### Directions for this task
The answer is all of the entries below, repeated exactly and free of pictures.

*** Opening Records for this exercise ***

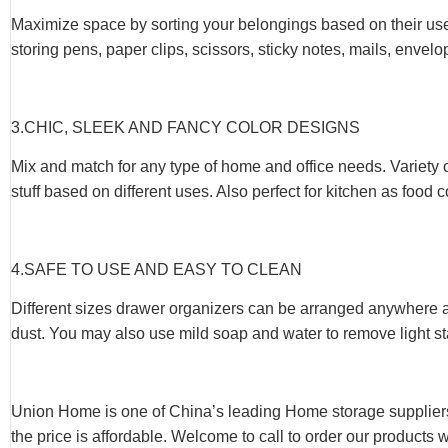
Maximize space by sorting your belongings based on their use
storing pens, paper clips, scissors, sticky notes, mails, envel
3.CHIC, SLEEK AND FANCY COLOR DESIGNS
Mix and match for any type of home and office needs. Variety 
stuff based on different uses. Also perfect for kitchen as food
4.SAFE TO USE AND EASY TO CLEAN
Different sizes drawer organizers can be arranged anywhere at
dust. You may also use mild soap and water to remove light st
Union Home is one of China’s leading Home storage suppliers
the price is affordable. Welcome to call to order our products 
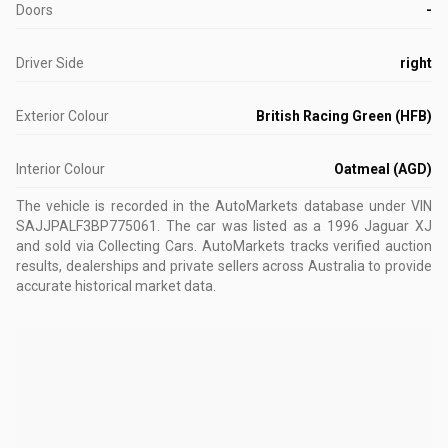
Doors
-
Driver Side
right
Exterior Colour
British Racing Green (HFB)
Interior Colour
Oatmeal (AGD)
The vehicle is recorded in the AutoMarkets database
under VIN
SAJJPALF3BP775061
.
The car was listed as a 1996 Jaguar XJ
and sold via Collecting Cars.
AutoMarkets tracks verified auction
results, dealerships and private sellers across Australia to provide
accurate historical market data.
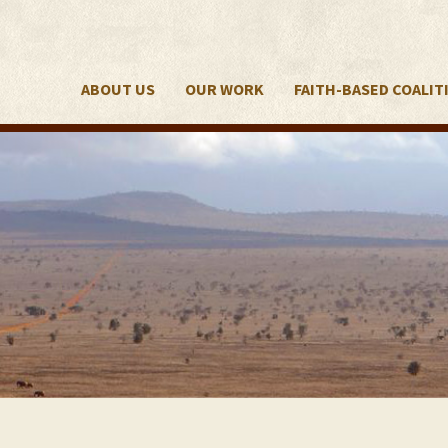
ABOUT US
OUR WORK
FAITH-BASED COALIT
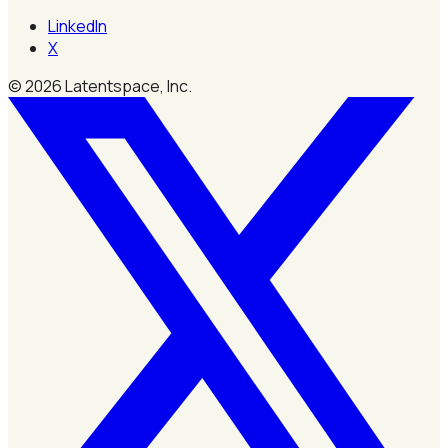
LinkedIn
X
©
2026
Latentspace, Inc.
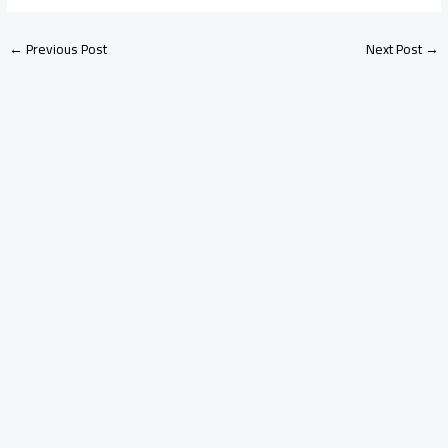
←
Previous Post
Next Post
→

*** Closing Records for this exercise ***

### Answer for this exercise
Maximize space by sorting your belongings based on their use
storing pens, paper clips, scissors, sticky notes, mails, envel
3.CHIC, SLEEK AND FANCY COLOR DESIGNS
Mix and match for any type of home and office needs. Variety 
stuff based on different uses. Also perfect for kitchen as food
4.SAFE TO USE AND EASY TO CLEAN
Different sizes drawer organizers can be arranged anywhere at
dust. You may also use mild soap and water to remove light st
Union Home is one of China’s leading Home storage suppliers
the price is affordable. Welcome to call to order our products 
Doors
-
Driver Side
right
Exterior Colour
British Racing Green (HFB)
Interior Colour
Oatmeal (AGD)
The vehicle is recorded in the AutoMarkets database
under VIN
SAJJPALF3BP775061
.
The car was listed as a 1996 Jaguar XJ
and sold via Collecting Cars.
AutoMarkets tracks verified auction
results, dealerships and private sellers across Australia to provide
accurate historical market data.
ABOUT US
OUR WORK
FAITH-BASED COALIT
LinkedIn
X
©
2026
Latentspace, Inc.
←
Previous Post
Next Post
→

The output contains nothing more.